That Obscure Object of Horror
Francis Mankiewicz’s Les Bons Débarras at Thirty
These mountains reign alone,
they do not share
The transitory life of woods and streams;
Wrapt in the deep solemnity of dreams,
They drain the sunshine of the upper air.
Frederick George Scott, The Laurentians
The sound of Canadian filmmaking can be heard in any one of its products, but there are certain titles that distinguish themselves, that inspire viewer faith more readily, speak to their audiences more intimately. These stand in the empty space left by other works that are less articulate, in some sense failing to convey their true subject: the audience itself, forever seeking dialogue with its film fare. They may be dreamt, anticipated, and perhaps lived, but, for one reason or another, have not entered fully into the vast and impatient realm of public entertainment. Such works are naturally exceptions in an industrial art that bestows ubiquity on the most fleeting of viewing trends. This concerns trends in image definition, manipulation, and projection/screening technologies, as much as the immediate tastes of the juvenile male, but even in commercial artworks the test of durability is in the application, not the app. CGI and 3D technologies are here to stay, more or less, and James Cameron’s latest offering is a gorgeous piece of work (a quarter of a billion can do that for a picture), but will the singularity that is Avatar last thirty years? Will it still look fresh in three? Looking back through the filmographies of other, less bankable Canadian directors, there are more than a few features worth revisiting, if only because they were in some way unseen at the time of their initial release. Premiered in 1980 and narrowly screened in North America the following year, Francis Mankiewicz’s Les Bons Débarras is a title that has managed to stand at least a preliminary test of time. That it was recently given an acceptable transfer to DVD might have remedied its underexposure, though that release – from Dep Distribution – has rapidly fallen into obscurity (consumer copies of the film now typically fetch over $50).
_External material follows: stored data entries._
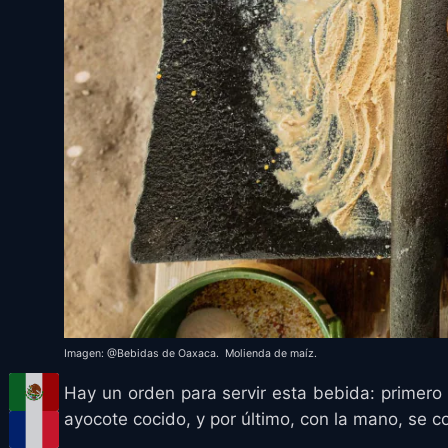
Imagen: @Bebidas de Oaxaca. Molienda de maíz.
Hay un orden para servir esta bebida: primero se
ayocote cocido, y por último, con la mano, se co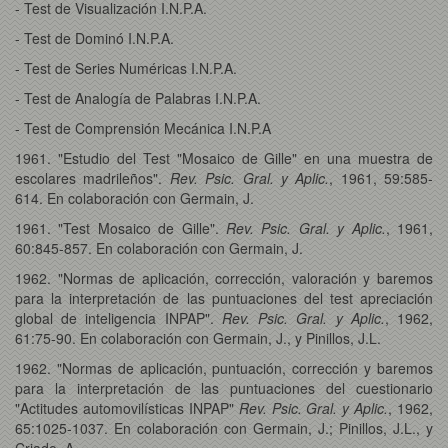
- Test de Visualización I.N.P.A.
- Test de Dominó I.N.P.A.
- Test de Series Numéricas I.N.P.A.
- Test de Analogía de Palabras I.N.P.A.
- Test de Comprensión Mecánica I.N.P.A
1961. "Estudio del Test "Mosaico de Gille" en una muestra de
escolares madrileños".
Rev. Psic. Gral. y Aplic.
, 1961, 59:585-
614. En colaboración con Germain, J.
1961. "Test Mosaico de Gille".
Rev. Psic. Gral. y Aplic.
, 1961,
60:845-857. En colaboración con Germain, J.
1962. "Normas de aplicación, corrección, valoración y baremos
para la interpretación de las puntuaciones del test apreciación
global de inteligencia INPAP".
Rev. Psic. Gral. y Aplic.
, 1962,
61:75-90. En colaboración con Germain, J., y Pinillos, J.L.
1962. "Normas de aplicación, puntuación, corrección y baremos
para la interpretación de las puntuaciones del cuestionario
"Actitudes automovilísticas INPAP"
Rev. Psic. Gral. y Aplic.
, 1962,
65:1025-1037. En colaboración con Germain, J.; Pinillos, J.L., y
Criado, A.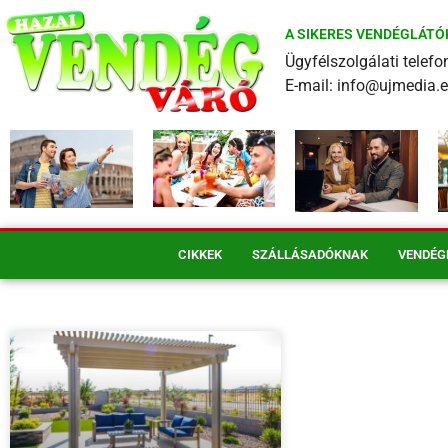
A SIKERES VENDÉGLÁTÓ
Ügyfélszolgálati tele
E-mail: info@ujmedia.
CIKKEK
SZÁLLÁSADÓKNAK
VENDÉG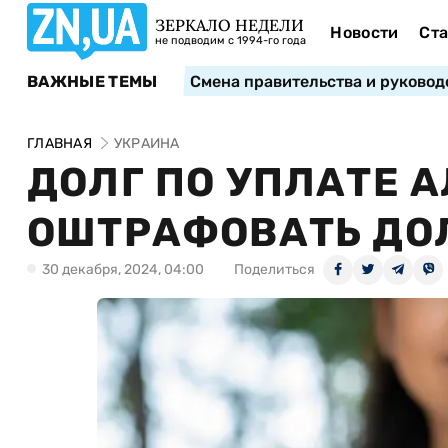
ЗЕРКАЛО НЕДЕЛИ
Новости
Ста
не подводим с 1994-го года
ВАЖНЫЕ ТЕМЫ
Смена правительства и руковод
ГЛАВНАЯ
УКРАИНА
ДОЛГ ПО УПЛАТЕ А
ОШТРАФОВАТЬ Д
30 декабря, 2024, 04:00
Поделиться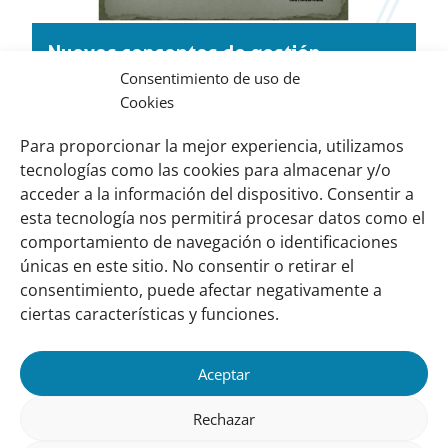
Nuevos conceptos de gestión
Consentimiento de uso de
municipal en relación a la adaptación
Cookies
al Cambio Climático: Christian Alcalá
Para proporcionar la mejor experiencia, utilizamos
Descargar (pdf, 8,30 MB)
tecnologías como las cookies para almacenar y/o
acceder a la información del dispositivo. Consentir a
esta tecnología nos permitirá procesar datos como el
comportamiento de navegación o identificaciones
Links
Sobre nosotros
únicas en este sitio. No consentir o retirar el
importantes
Nuestra red
consentimiento, puede afectar negativamente a
Misión y Visión
ciertas características y funciones.
Cómo trabajamos
Aceptar
Nuestra historia
Conozca a nuestro equipo
Rechazar
Colaboran con nosotros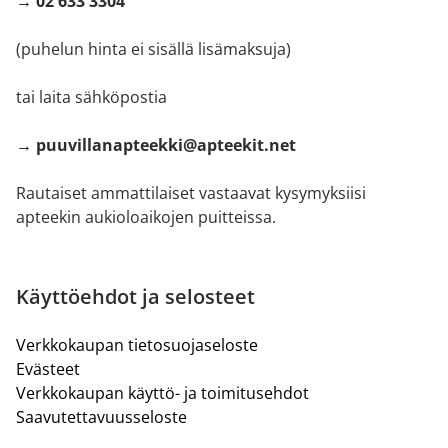
→ 02 633 3304
(puhelun hinta ei sisällä lisämaksuja)
tai laita sähköpostia
→ puuvillanapteekki@apteekit.net
Rautaiset ammattilaiset vastaavat kysymyksiisi
apteekin aukioloaikojen puitteissa.
Käyttöehdot ja selosteet
Verkkokaupan tietosuojaseloste
Evästeet
Verkkokaupan käyttö- ja toimitusehdot
Saavutettavuusseloste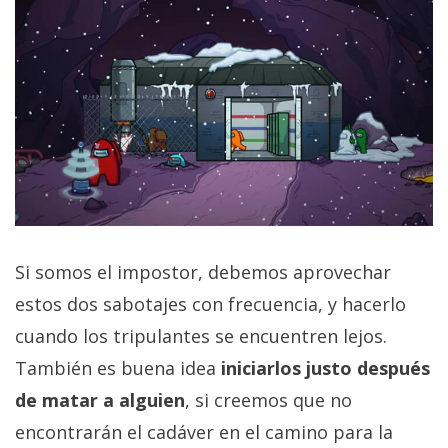
Si somos el impostor, debemos aprovechar
estos dos sabotajes con frecuencia, y hacerlo
cuando los tripulantes se encuentren lejos.
También es buena idea
iniciarlos justo después
de matar a alguien
, si creemos que no
encontrarán el cadáver en el camino para la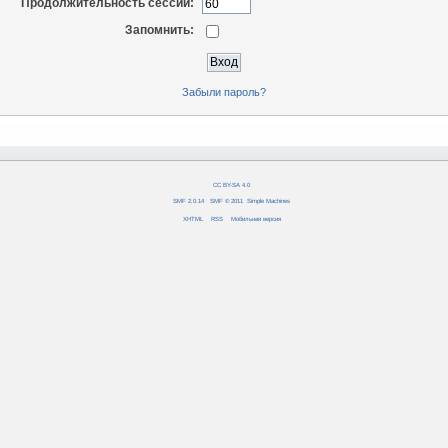
Продолжительность сессии:
Запомнить:
Забыли пароль?
CC BY-SA 4.0
SMF 2.0.14
|
SMF © 2011
,
Simple Machines
XHTML
RSS
Мобильная версия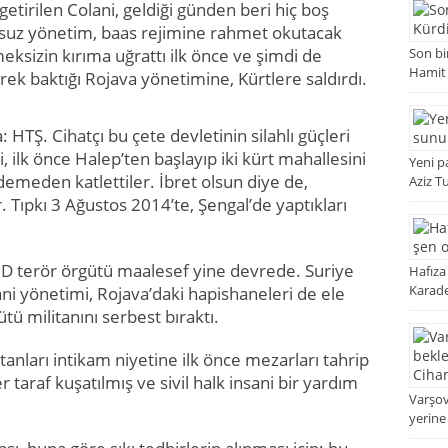
getirilen Colani, geldiği günden beri hiç boş
rsuz yönetim, baas rejimine rahmet okutacak
meksizin kırıma uğrattı ilk önce ve şimdi de
Son bi
Hamit
rek baktığı Rojava yönetimine, Kürtlere saldırdı.
la: HTŞ. Cihatçı bu çete devletinin silahlı güçleri
bi, ilk önce Halep’ten başlayıp iki kürt mahallesini
Yeni p
demeden katlettiler. İbret olsun diye de,
Aziz T
r. Tıpkı 3 Ağustos 2014’te, Şengal’de yaptıkları
İD terör örgütü maalesef yine devrede. Suriye
Hafıza
Karade
ani yönetimi, Rojava’daki hapishaneleri de ele
tü militanını serbest bıraktı.
tanları intikam niyetine ilk önce mezarları tahrip
 taraf kuşatılmış ve sivil halk insani bir yardım
Varşo
yerine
Of course, even wide video release is no guarantee that the streaming, renting, on-demand public will give any feature the patience it requires, much less deserves. At best, admirers of Les Bons Débarras can merely point out that it rewards both finding and return viewing, as the greater part of its gifts are not given in a direct or explicit fashion. Indeed, key aspects of the film have remained all but invisible to its most discerning viewers, and the result has been a sleeper of a different order: a film that appears to have dreamt, spoken, and sung for itself, where its audience can’t.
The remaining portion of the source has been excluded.